Task item: In total, how many lines of the data contain the word "Korzhykov"? Only that number is wanted.

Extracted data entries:
┄┄┄┄┄┄

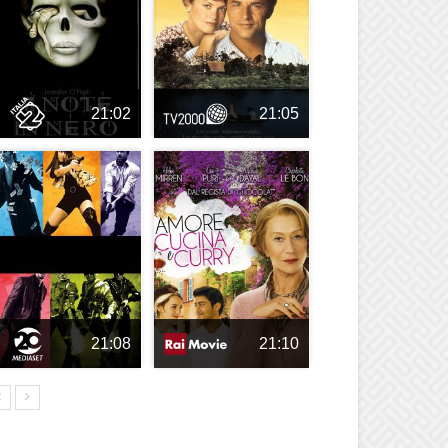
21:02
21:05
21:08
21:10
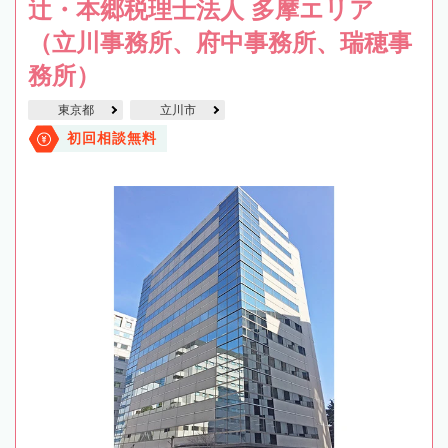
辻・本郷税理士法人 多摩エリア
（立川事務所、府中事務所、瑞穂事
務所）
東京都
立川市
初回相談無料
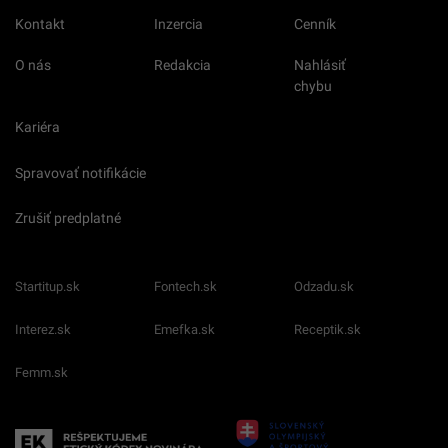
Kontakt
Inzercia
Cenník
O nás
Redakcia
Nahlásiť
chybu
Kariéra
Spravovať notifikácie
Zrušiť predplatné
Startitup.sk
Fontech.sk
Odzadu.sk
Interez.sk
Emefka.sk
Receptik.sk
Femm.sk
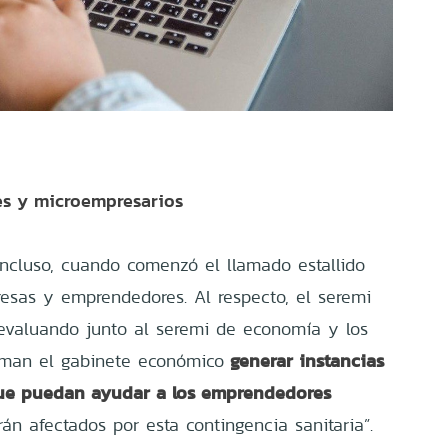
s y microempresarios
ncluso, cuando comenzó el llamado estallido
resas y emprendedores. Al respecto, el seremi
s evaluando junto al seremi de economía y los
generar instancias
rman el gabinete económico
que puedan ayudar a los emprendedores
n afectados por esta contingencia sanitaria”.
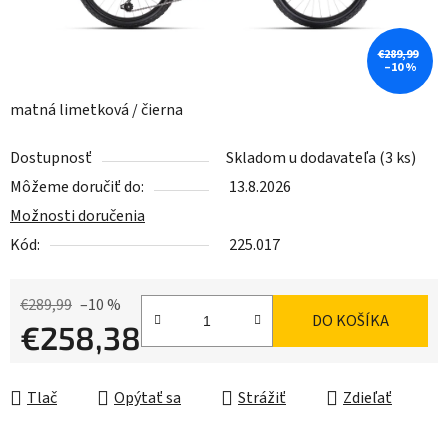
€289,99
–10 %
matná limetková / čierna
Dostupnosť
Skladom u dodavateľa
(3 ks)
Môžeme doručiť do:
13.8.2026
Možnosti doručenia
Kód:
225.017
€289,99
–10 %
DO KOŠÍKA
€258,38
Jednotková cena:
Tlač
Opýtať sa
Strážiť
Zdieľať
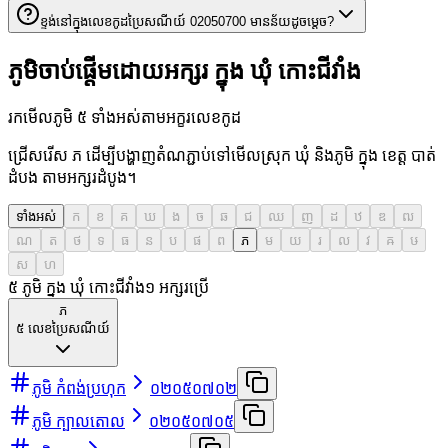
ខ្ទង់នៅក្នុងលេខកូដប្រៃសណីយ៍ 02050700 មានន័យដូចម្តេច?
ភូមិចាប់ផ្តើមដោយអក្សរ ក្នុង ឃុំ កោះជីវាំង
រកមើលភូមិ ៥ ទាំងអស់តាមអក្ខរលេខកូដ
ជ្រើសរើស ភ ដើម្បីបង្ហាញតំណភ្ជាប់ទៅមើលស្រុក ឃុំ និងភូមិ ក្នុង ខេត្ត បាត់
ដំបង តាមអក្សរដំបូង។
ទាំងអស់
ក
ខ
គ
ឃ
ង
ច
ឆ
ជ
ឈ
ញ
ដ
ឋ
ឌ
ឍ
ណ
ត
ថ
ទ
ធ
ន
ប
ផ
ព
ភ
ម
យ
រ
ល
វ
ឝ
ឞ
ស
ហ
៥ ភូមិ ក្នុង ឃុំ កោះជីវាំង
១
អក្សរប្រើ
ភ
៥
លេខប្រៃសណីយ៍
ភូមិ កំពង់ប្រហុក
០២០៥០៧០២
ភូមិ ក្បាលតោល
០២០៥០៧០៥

┄┄┄┄┄┄

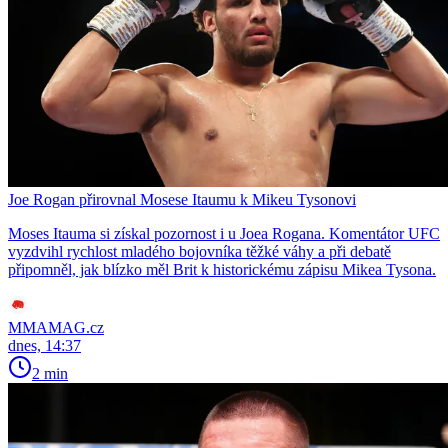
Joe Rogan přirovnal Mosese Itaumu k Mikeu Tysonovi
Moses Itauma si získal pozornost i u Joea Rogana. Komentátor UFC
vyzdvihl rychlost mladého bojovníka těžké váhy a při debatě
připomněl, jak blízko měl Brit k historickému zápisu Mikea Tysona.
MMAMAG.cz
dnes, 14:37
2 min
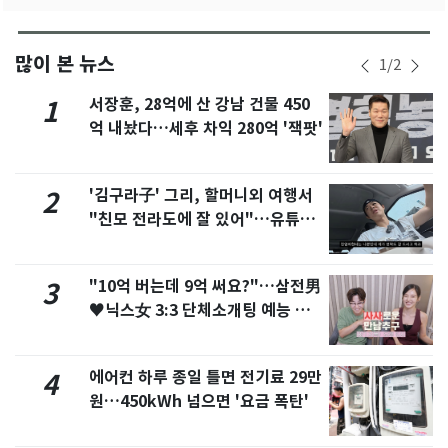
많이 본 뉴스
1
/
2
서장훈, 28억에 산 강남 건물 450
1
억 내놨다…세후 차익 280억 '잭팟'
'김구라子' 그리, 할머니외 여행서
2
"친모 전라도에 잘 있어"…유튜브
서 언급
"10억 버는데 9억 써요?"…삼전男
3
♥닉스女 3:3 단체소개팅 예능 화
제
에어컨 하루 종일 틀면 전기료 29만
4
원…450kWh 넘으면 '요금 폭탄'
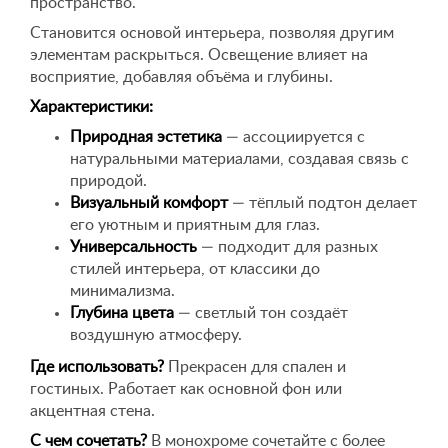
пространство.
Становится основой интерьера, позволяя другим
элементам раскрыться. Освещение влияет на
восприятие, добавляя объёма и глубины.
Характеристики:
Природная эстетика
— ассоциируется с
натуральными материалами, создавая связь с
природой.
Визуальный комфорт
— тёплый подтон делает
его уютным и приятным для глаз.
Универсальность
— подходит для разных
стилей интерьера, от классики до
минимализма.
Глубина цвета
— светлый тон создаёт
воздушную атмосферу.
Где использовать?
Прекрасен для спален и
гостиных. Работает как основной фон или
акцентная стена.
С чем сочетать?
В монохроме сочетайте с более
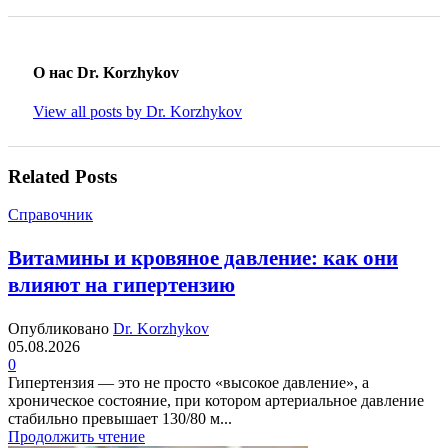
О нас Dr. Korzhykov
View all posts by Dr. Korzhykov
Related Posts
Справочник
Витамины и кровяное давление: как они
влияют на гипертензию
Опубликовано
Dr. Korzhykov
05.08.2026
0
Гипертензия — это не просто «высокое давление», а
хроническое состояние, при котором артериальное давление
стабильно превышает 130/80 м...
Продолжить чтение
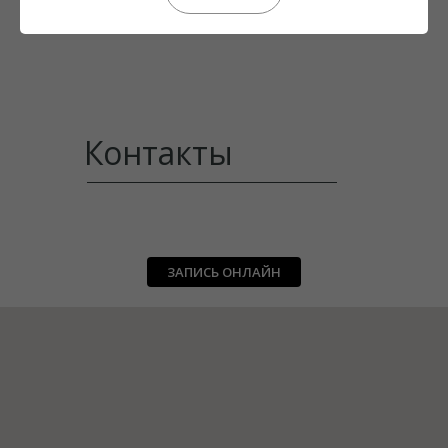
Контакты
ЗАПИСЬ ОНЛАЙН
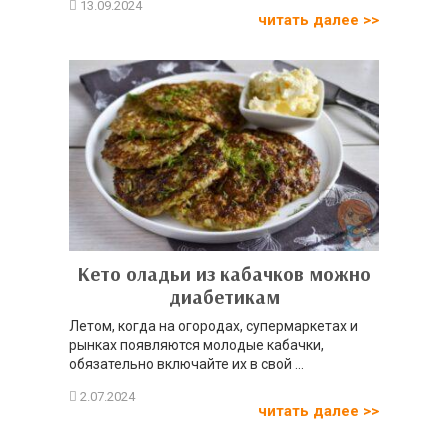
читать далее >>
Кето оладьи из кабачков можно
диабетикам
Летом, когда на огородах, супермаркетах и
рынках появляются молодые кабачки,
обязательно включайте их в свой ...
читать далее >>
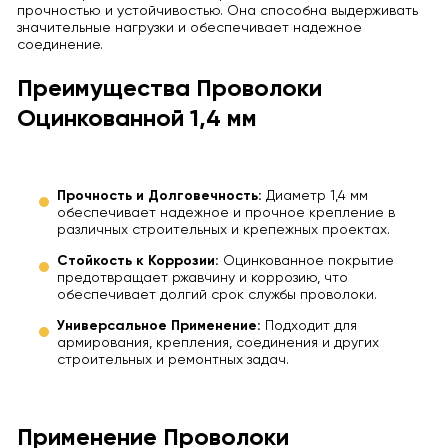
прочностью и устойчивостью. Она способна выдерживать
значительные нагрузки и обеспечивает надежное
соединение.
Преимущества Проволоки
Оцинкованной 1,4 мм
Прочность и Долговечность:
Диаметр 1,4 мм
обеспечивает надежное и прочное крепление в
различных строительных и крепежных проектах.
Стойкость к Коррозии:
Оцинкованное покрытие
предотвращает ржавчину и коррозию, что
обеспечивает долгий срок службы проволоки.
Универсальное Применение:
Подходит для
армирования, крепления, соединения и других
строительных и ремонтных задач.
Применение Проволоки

┄┄┄┄┄┄

Exercise answer: 3